In April he received another and threw that one away too.

The following month the credit card company sent him a very nasty note stating they were going to cancel his card if he didn't send them $0.00 by return post.

He called them, talked to them, they said it was a computer error and told him they'd take care of it.

The following month, he decided that it was about time that he tried out the troublesome credit card, figuring that if there were purchases on his account, it would put an end to his ridiculous predicament. However, in the first store that he produced his credit card in payment for his purchases, he found that his card had been cancelled.

He called the credit card company, who apologized for the computer error once again, and said that they would take care of it. The next day he got a bill for $0.00 stating that payment was now overdue. Assuming that having spoken to the credit card company only the previous day the latest bill was yet another mistake he ignored it, trusting that the company would be as good as their word and sort the problem out.

The next month he got a bill for $0.00 stating that he had 10 days to pay his account or the company would have to take steps to recover the debt.
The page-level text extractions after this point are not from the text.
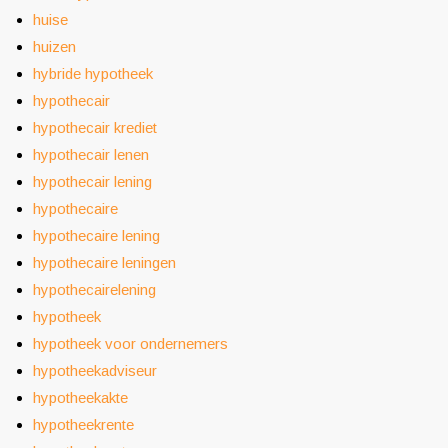
huise
huizen
hybride hypotheek
hypothecair
hypothecair krediet
hypothecair lenen
hypothecair lening
hypothecaire
hypothecaire lening
hypothecaire leningen
hypothecairelening
hypotheek
hypotheek voor ondernemers
hypotheekadviseur
hypotheekakte
hypotheekrente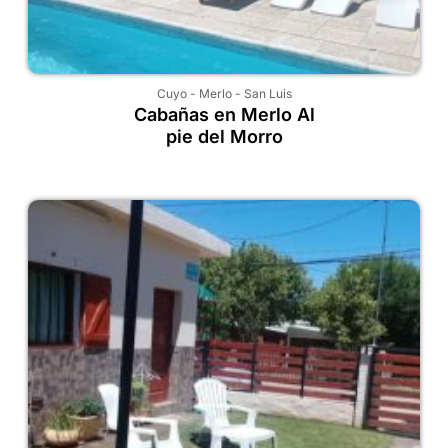
Cuyo
-
Merlo
-
San Luis
Cabañas en Merlo Al
pie del Morro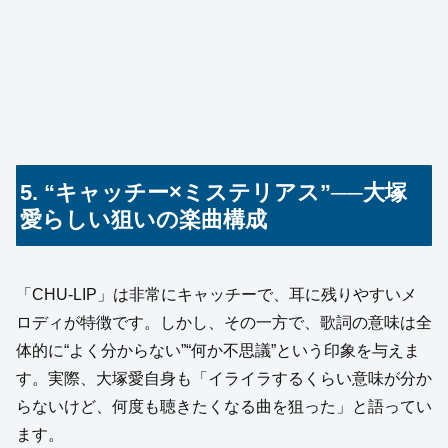
5. “キャッチー×ミステリアス”──大塚
愛らしい狙いの楽曲構成
「CHU-LIP」は非常にキャッチーで、耳に残りやすいメ
ロディが特徴です。しかし、その一方で、歌詞の意味は全
体的に“よく分からない”“何か不思議”という印象を与えま
す。実際、大塚愛自身も「イライラするくらい意味が分か
らないけど、何度も聴きたくなる曲を狙った」と語ってい
ます。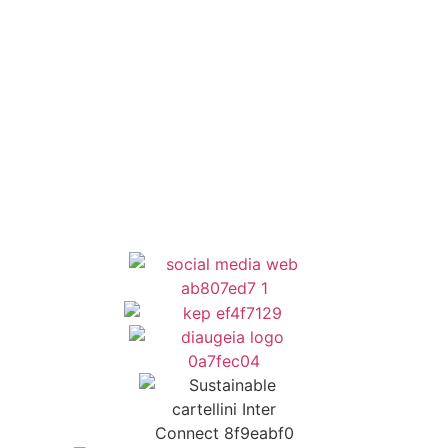
Κέντρο Κοινότητας
Newsletter
Όροι Χρήσης
Δήλωση Προσβασιμότητας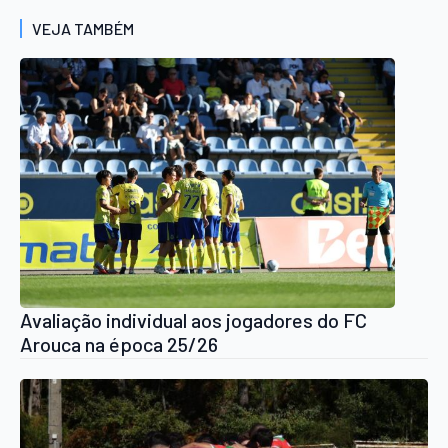
VEJA TAMBÉM
Avaliação individual aos jogadores do FC
Arouca na época 25/26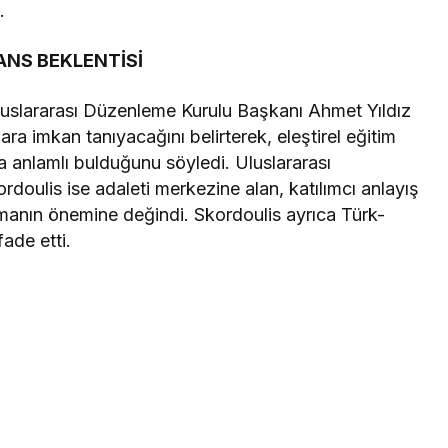
.
ANS BEKLENTİSİ
 Uluslararası Düzenleme Kurulu Başkanı Ahmet Yıldız
lara imkan tanıyacağını belirterek, eleştirel eğitim
da anlamlı bulduğunu söyledi. Uluslararası
oulis ise adaleti merkezine alan, katılımcı anlayış
manın önemine değindi. Skordoulis ayrıca Türk-
ade etti.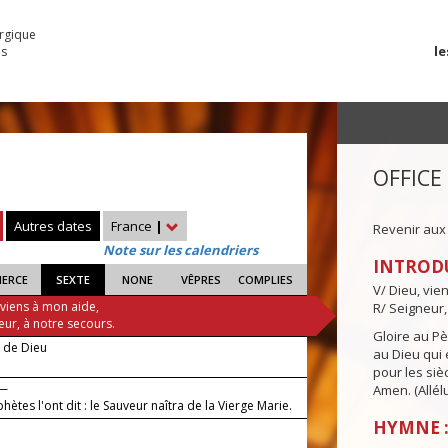
urgique
le
es
OFFICE
Autres dates
France
|
Revenir aux
Note sur les calendriers
INTROD
IERCE
SEXTE
NONE
VÊPRES
COMPLIES
V/ Dieu, vie
 viens à mon aide,
R/ Seigneur,
eur, à notre secours.
Gloire au Pèr
e de Dieu
au Dieu qui e
pour les siè
 —
Amen. (Allélu
hètes l'ont dit : le Sauveur naîtra de la Vierge Marie.
HYMNE :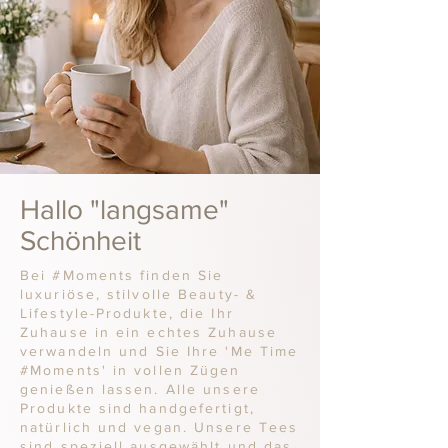
Hallo "langsame"
Schönheit
Bei #Moments finden Sie
luxuriöse, stilvolle Beauty- &
Lifestyle-Produkte, die Ihr
Zuhause in ein echtes Zuhause
verwandeln und Sie Ihre 'Me Time
#Moments' in vollen Zügen
genießen lassen. Alle unsere
Produkte sind handgefertigt,
natürlich und vegan. Unsere Tees
sind speziell ausgewählt und das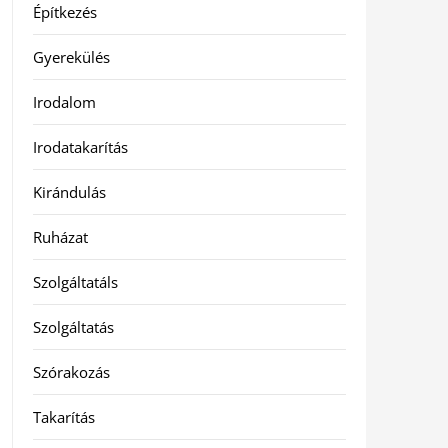
Építkezés
Gyerekülés
Irodalom
Irodatakarítás
Kirándulás
Ruházat
Szolgáltatáls
Szolgáltatás
Szórakozás
Takarítás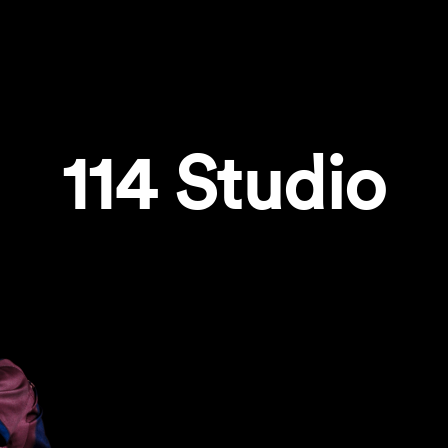
114 Studio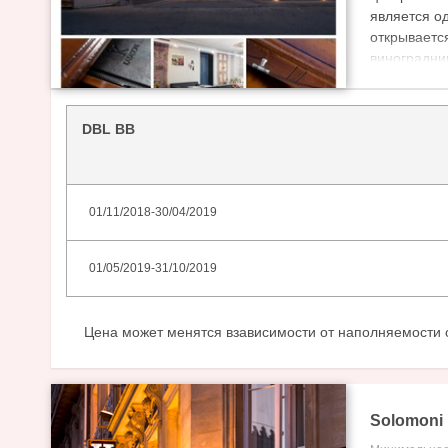
является о
открываетс
виноградни
Инфраструк
бассейн, фи
DBL BB
В номерах 
комната с 
тапочки, сп
бар.
01/11/2018
-
30/04/2019
01/05/2019
-
31/10/2019
Цена может менятся взависимости от наполняемости 
Solomoni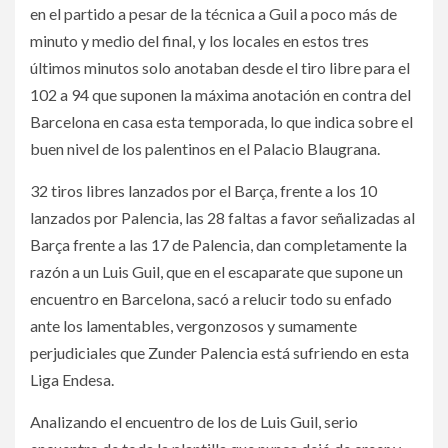
en el partido a pesar de la técnica a Guil a poco más de
minuto y medio del final, y los locales en estos tres
últimos minutos solo anotaban desde el tiro libre para el
102 a 94 que suponen la máxima anotación en contra del
Barcelona en casa esta temporada, lo que indica sobre el
buen nivel de los palentinos en el Palacio Blaugrana.
32 tiros libres lanzados por el Barça, frente a los 10
lanzados por Palencia, las 28 faltas a favor señalizadas al
Barça frente a las 17 de Palencia, dan completamente la
razón a un Luis Guil, que en el escaparate que supone un
encuentro en Barcelona, sacó a relucir todo su enfado
ante los lamentables, vergonzosos y sumamente
perjudiciales que Zunder Palencia está sufriendo en esta
Liga Endesa.
Analizando el encuentro de los de Luis Guil, serio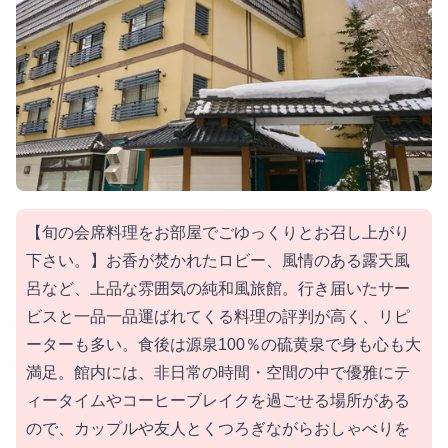
【旬の会席料理をお部屋でごゆっくりとお召し上がり
下さい。】お香が焚かれたロビー、風情のある露天風
呂など、上品な雰囲気の純和風旅館。行き届いたサー
ビスと一品一品運ばれてくる料理の評判が高く、リピ
ーターも多い。食後は源泉100％の硫黄泉で身も心も大
満足。館内には、非日常の時間・空間の中で優雅にテ
ィータイムやコーヒーブレイクを過ごせる場所がある
ので、カップルや友人とくつろぎながらおしゃべりを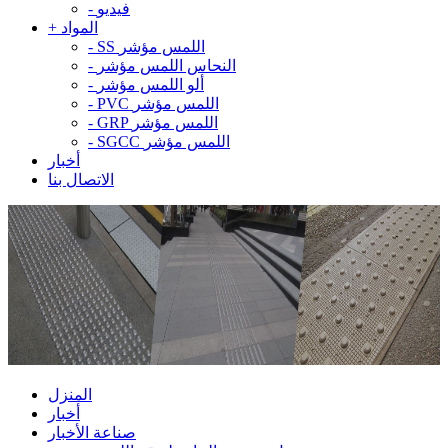
فيديو
-
المواد
+
SS اللمس مؤشر
-
النحاس اللمس مؤشر
-
ألو اللمس مؤشر
-
PVC اللمس مؤشر
-
GRP اللمس مؤشر
-
SGCC اللمس مؤشر
-
أخبار
الاتصال بنا
المنزل
أخبار
صناعة الأخبار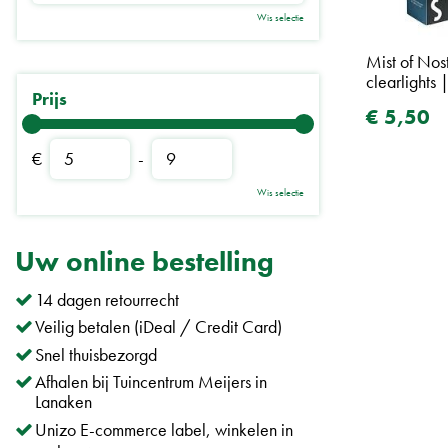
Wis selectie
Mist of Nos
clearlights 
Prijs
€
5
,
50
€
-
Wis selectie
​​Uw online bestelling
14 dagen retourrecht
Veilig betalen (iDeal / Credit Card)
Snel thuisbezorgd
Afhalen bij Tuincentrum Meijers in
Lanaken
Unizo E-commerce label, winkelen in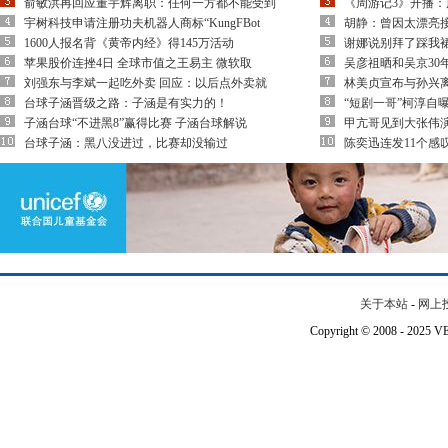
俞敏洪再回应董宇辉离职：任何一方都不能受到
《周游记3》开播
宇树科技申请注册功夫机器人商标“KungFBot
胡静：曾因太漂亮
1600人报名背《黄帝内经》得145万活动
谢娜说别拜了踩我
苹果股价连挫4日 全球市值之王易主 微软取
吴彦祖晒和吴京30
刘强东与李斌一起吃外卖 回应：以后点外卖就
林美贞宣布与孙兴离
台球子涵晋级之路：子涵是有实力的！
“短剧一哥”柯淳自
子涵台球“不进黑8”赢得比赛 子涵台球解说
甲亢哥见到大张伟演
台球子涵：黑八没进过，比赛却没输过
陈奕迅连发11个感叹
关于本站
-
网上
Copyright © 2008 - 202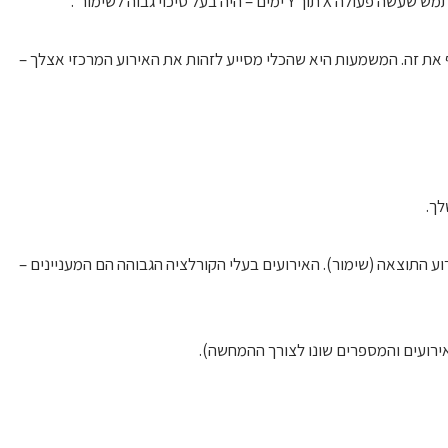
יה בעל סיכוי גבוה לשימור".
ף את זה. המשמעות היא שהכלי מסייע לזהות את האירוע המרכזי אצלך –
לך.
וע התוצאה (שימור). האירועים בעלי הקורלציה הגבוהה הם המעניינים –
אירועים והמספרים שונו לצורך ההמחשה).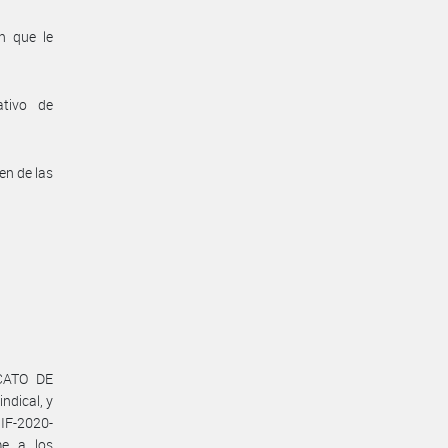
n que le
ativo de
en de las
ICATO DE
dical, y
 IF-2020-
e a los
Finally giving in, he thought he would play the company at their own game, and mailed them a check for $0.00. The computer duly processed his account and returned a statement to the effect that he now owed the credit card company nothing at all. A week later, the man's bank called him, asking him what he was doing writing a check for $0.00. After a lengthy explanation, the bank replied that the $0.00 check had caused their check processing software to fail. The bank could not now process ANY checks from ANY of their customers that day because the check for $0.00 was causing the computer to crash.

The following month the man received a letter from the credit card company, claiming that his check had bounced and that he now owed them $0.00 and unless he sent a check by return of post, they would be taking steps to recover the debt.

The man, who had been considering buying his wife a computer for her birthday, bought her a typewriter instead.